Faulty devices and device-to-device variability: The most energy-efficient procedure to modulate the conductance of memristors is by the application of voltage pulses. In an ideal scenario, one would apply identical pulses and observe constant increases in conductance with each pulse. This is rarely the case in practise, but, fortunately, this type of behaviour is more relevant for in situ training where it is necessary to ensure linear adjustment of ANN’s weights27. In ex situ training, conductance verification schemes can be used to program the devices precisely. Because the devices would have to be programmed only once, one can spend additional resources to do so accurately by applying SET (potentiation) and RESET (depression) pulses until a desirable conductance state is achieved.

Even with this approach, there remain two obstacles—faulty devices and D2D variability. It is observed in most memristor technologies that at least a small fraction of the devices tends to get stuck in a particular conductance state. Additionally, even if not stuck, different devices might behave differently; for example, they might have different conductance ranges. Figure 2a shows conductance changes in Ta/HfO2 RRAM devices (in a 128 × 64 crossbar array) when they are applied with voltage pulses. We can see from the median values that overall the devices’ conductance tends to increase as more SET pulses are applied. However, the wider bottom regions of the violin plots indicate that some devices are stuck around high resistance state (HRS) and cannot set entirely no matter how many voltage pulses are applied. There also exist devices that are stuck in low resistance state (LRS), or simply do not span the full conductance range.

Fig. 2: Experimental data of Ta/HfO2 RRAM crossbar array.
figure 2

Data of a crossbar of shape 128 × 64 were used. a Modulation of devices' conductance over 11 SET cycles, each consisting of a 100 potentiating pulses. Violin plots of gradual conductance changes are shown for all Ta/HfO2 devices, with dots representing median conductance after a certain number of pulses. 100 points were used for Gaussian kernel density estimation.

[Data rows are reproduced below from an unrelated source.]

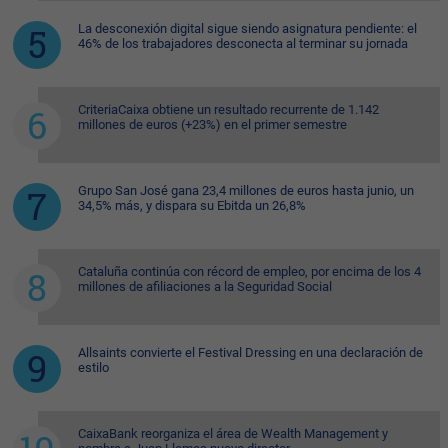
La desconexión digital sigue siendo asignatura pendiente: el
46% de los trabajadores desconecta al terminar su jornada
CriteriaCaixa obtiene un resultado recurrente de 1.142
millones de euros (+23%) en el primer semestre
Grupo San José gana 23,4 millones de euros hasta junio, un
34,5% más, y dispara su Ebitda un 26,8%
Cataluña continúa con récord de empleo, por encima de los 4
millones de afiliaciones a la Seguridad Social
Allsaints convierte el Festival Dressing en una declaración de
estilo
CaixaBank reorganiza el área de Wealth Management y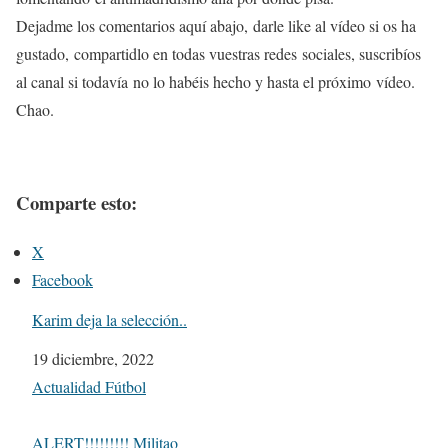
Dejadme los comentarios aquí abajo,
darle like al vídeo si os ha
gustado,
compartidlo en todas vuestras redes
sociales, suscribíos
al canal si todavía
no lo habéis hecho y hasta el próximo
vídeo.
Chao.
Comparte esto:
X
Facebook
Karim deja la selección..
Fecha
19 diciembre, 2022
Respecto a
Actualidad Fútbol
ALERT!!!!!!!!! Militao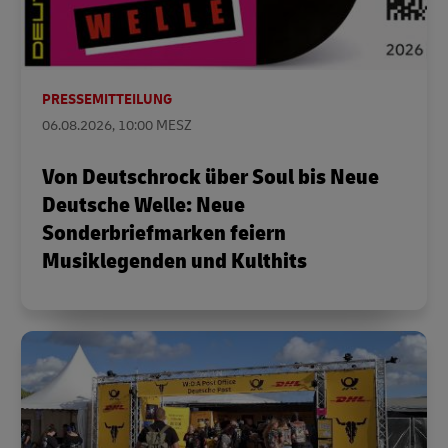
PRESSEMITTEILUNG
06.08.2026, 10:00 MESZ
Von Deutschrock über Soul bis Neue
Deutsche Welle: Neue
Sonderbriefmarken feiern
Musiklegenden und Kulthits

All violin plots have their maximum widths normalised. bf Examples of devices with their conductance (in mS) b spanning the full range, c spanning part of the full range, d exhibiting cycle-to-cycle variability, e stuck at high values, and f stuck at low values. These diagrams show conductance of five devices from Ta/HfO2 crossbar array over 11 SET and RESET cycles. The radial component represents the conductance, while the angular component represents the number of applied pulses. The first SET cycle starts at the top of each of the diagrams. The conductance (in blue) over 100 SET pulses is displayed in a clockwise fashion across the right half of each of the diagrams. Following that, conductance (in orange) over 100 RESET pulses (starting at the bottom) is displayed across the left half of each of the diagrams, after which the next cycle is displayed. Cartesian version of these plots is shown in Supplementary Fig. 9.

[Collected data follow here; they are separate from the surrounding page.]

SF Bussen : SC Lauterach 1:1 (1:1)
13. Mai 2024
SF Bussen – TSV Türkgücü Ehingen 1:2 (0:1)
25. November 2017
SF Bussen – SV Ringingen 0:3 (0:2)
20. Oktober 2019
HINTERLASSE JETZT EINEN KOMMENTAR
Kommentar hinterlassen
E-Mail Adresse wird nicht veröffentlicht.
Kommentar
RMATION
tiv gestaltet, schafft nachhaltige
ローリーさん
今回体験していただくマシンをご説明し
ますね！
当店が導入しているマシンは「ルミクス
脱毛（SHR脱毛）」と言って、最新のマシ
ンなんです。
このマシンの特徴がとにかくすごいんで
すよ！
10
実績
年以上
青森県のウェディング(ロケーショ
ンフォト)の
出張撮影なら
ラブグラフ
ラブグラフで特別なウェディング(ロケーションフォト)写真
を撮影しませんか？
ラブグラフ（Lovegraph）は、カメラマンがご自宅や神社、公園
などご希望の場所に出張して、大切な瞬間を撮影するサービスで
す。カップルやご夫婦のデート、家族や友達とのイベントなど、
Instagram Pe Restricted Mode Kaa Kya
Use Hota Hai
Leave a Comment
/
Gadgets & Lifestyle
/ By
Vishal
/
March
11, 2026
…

Figure 2a combines data from multiple SET cycles for each of the memristors, thus it is important to understand how do these devices behave individually. Figure 2b–f show conductance of five (out of 8192) devices over 11 SET and RESET cycles. In the five diagrams, the radial component represents the conductance (in mS) and the angular component represents the number of applied pulses. Figure 2b shows an example of preferable (and typical) device behaviour—conductance changes in a continuous fashion and spans a wide range of conductance values, from  ~0.1 mS to  ~1.0 mS. Although RESET cycles tend to feature abrupt decreases in conductance, one can always repeat a cycle and exploit the more predictable behaviour of SET cycles.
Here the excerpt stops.